There are so very few truly great jazz authors out there, meaning those who really ''get'' their subjects and can tell their story warts and all – in all empathy. And Bill Milkowski is one of these. To me he is one of the few heirs of Joe Goldberg whose book Jazz Masters of the 50s is what jazz writing in a journalistic style that actually values words and imagery is all about without being at all fancy for the sake of it or stuck in a dusty museum and out of touch. In other words you believe the authorial voice completely because the writer is speaking not just to you but for you as a reader as a there but not ego-there interpreter who sort of cues us in to it all. He is renowned for the classic Jaco: The Extraordinary and Tragic Life of Jaco Pastorius.

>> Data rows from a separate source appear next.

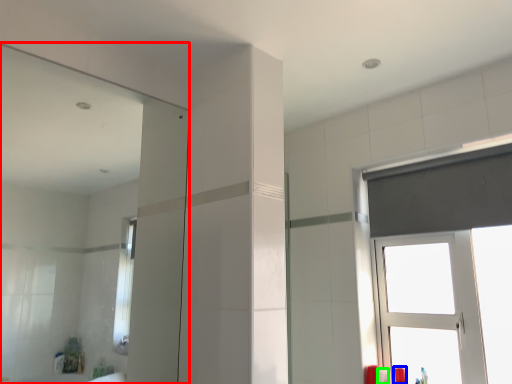 Question: Estimate the real-world distances between objects in this image. Which object is farther from mirror (highlighted by a red box), toiletry (highlighted by a blue box) or toiletry (highlighted by a green box)?

Choices:
 (A) toiletry
 (B) toiletry

Answer: (A) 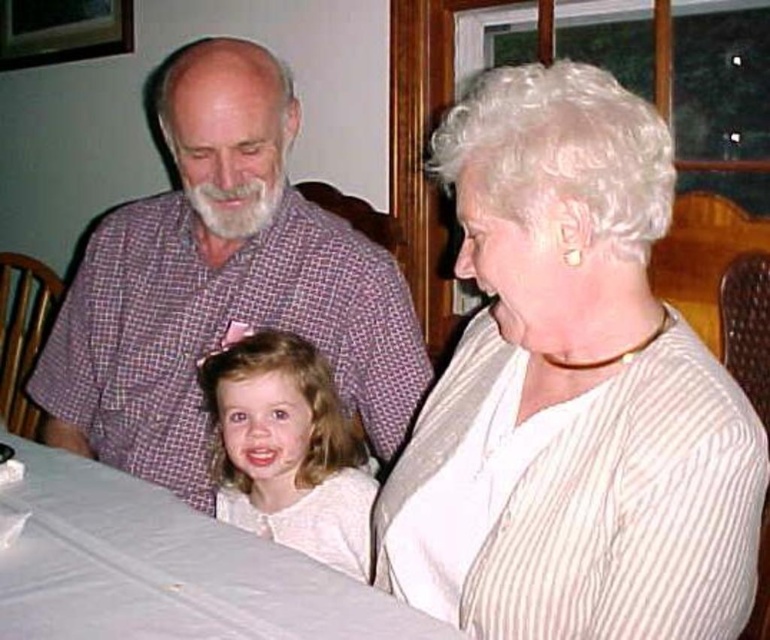 Question: Based on their relative distances, which object is farther from the blonde hair at center?

Choices:
 (A) purple checkered shirt at upper left
 (B) white plastic table at lower left

Answer: (B)

Question: Which point is farther to the camera?

Choices:
 (A) white plastic table at lower left
 (B) blonde hair at center
 (C) white striped blouse at upper right
 (D) purple checkered shirt at upper left

Answer: (D)

Question: Which of the following is the farthest from the observer?

Choices:
 (A) white plastic table at lower left
 (B) blonde hair at center
 (C) purple checkered shirt at upper left

Answer: (C)

Question: Observing the image, what is the correct spatial positioning of white striped blouse at upper right in reference to white plastic table at lower left?

Choices:
 (A) below
 (B) above

Answer: (B)

Question: Observing the image, what is the correct spatial positioning of white striped blouse at upper right in reference to white plastic table at lower left?

Choices:
 (A) right
 (B) left

Answer: (A)

Question: Is purple checkered shirt at upper left positioned at the back of blonde hair at center?

Choices:
 (A) no
 (B) yes

Answer: (B) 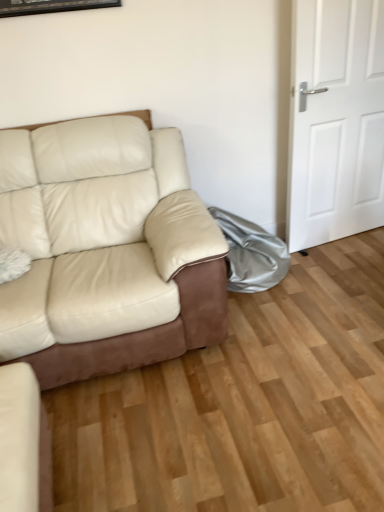 Identify the location of free space in front of beige leather couch at left, marked as the 2th studio couch in a bottom-to-top arrangement. (173, 434). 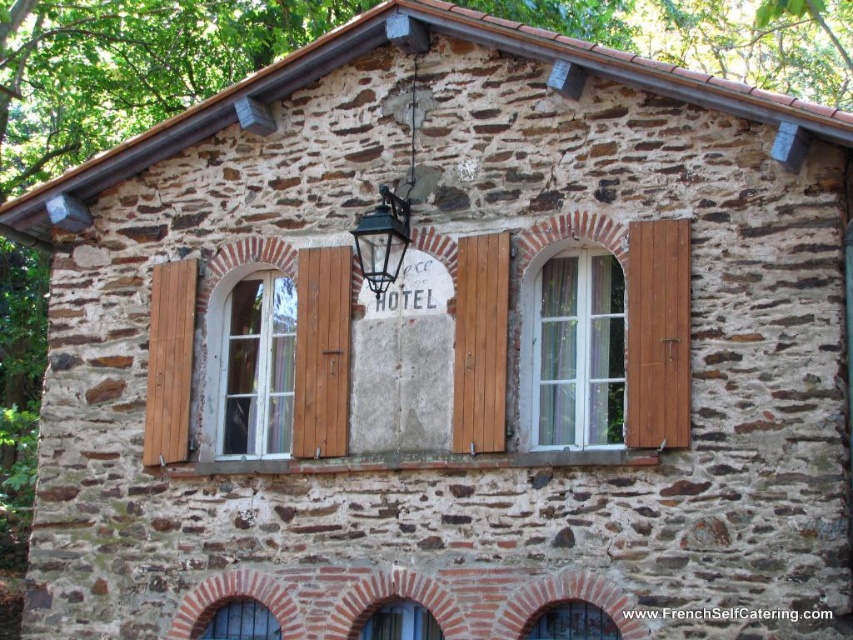 You are a guest at the hotel and want to open a window to let in some fresh air. Which window should you choose between the wooden at left and the clear glass window at center? Explain why based on their positions.

The clear glass window at center is behind the wooden at left, so you should choose the wooden at left to open since it is accessible from your current position.

You are an architect assessing the building facade. You need to determine which of the two elements, the wooden at left or the matte stone arch at lower center, requires more vertical space for structural support. Based on the image, which one do you think needs more vertical space?

The matte stone arch at lower center requires more vertical space for structural support because it is taller than the wooden at left.

You are a painter who needs to cover the wooden at left and the clear glass window at center with paint. Which object requires more paint in terms of width?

Ode to a Tenor Titan is a worthy successor and the story of a very different man. The best parts of the book are on the wild Seventh Avenue South years. And beyond you get a strong narrative which points to Brecker's perfectionism, his love of pranks, star soloist power harnessed by Paul Simon and many more, interest in technology, ability to turn around his life by dealing with his lifestyle choices and mentoring his band members when they too needed help. Dennis Chambers is a characterful presence in the book in tales of pranks on the road and Adam Nussbaum has some of the best one-liners. The ''Joe Hen'' details are also fascinating particularly how much Brecker idolised Joe Henderson and knew he played in the great tenorist's spirit as much as Coltrane even when things between them went a little sour at a distance.

It was cruel when illness cut short Brecker's life and Milkowski deals with this empathetically and without over-sentimentality. It seems that Brecker was the bridge between the Coltrane generation through jazz-rock, funk and free jazz to navigate his own sound and inspire particularly saxophonists who came after him and like Chris Potter who continue to carry the message and high creative and technical standards forward.

When Brecker actually played with McCoy Tyner and separately with Elvin Jones you get that sense of a circle that has expanded and still expands in our consciousness today when you listen to the classic records that Brecker was involved with and that also was manifested when he played with Dave Liebman and Joe Lovano taking Trane on the ultimate threeway sax sky ride.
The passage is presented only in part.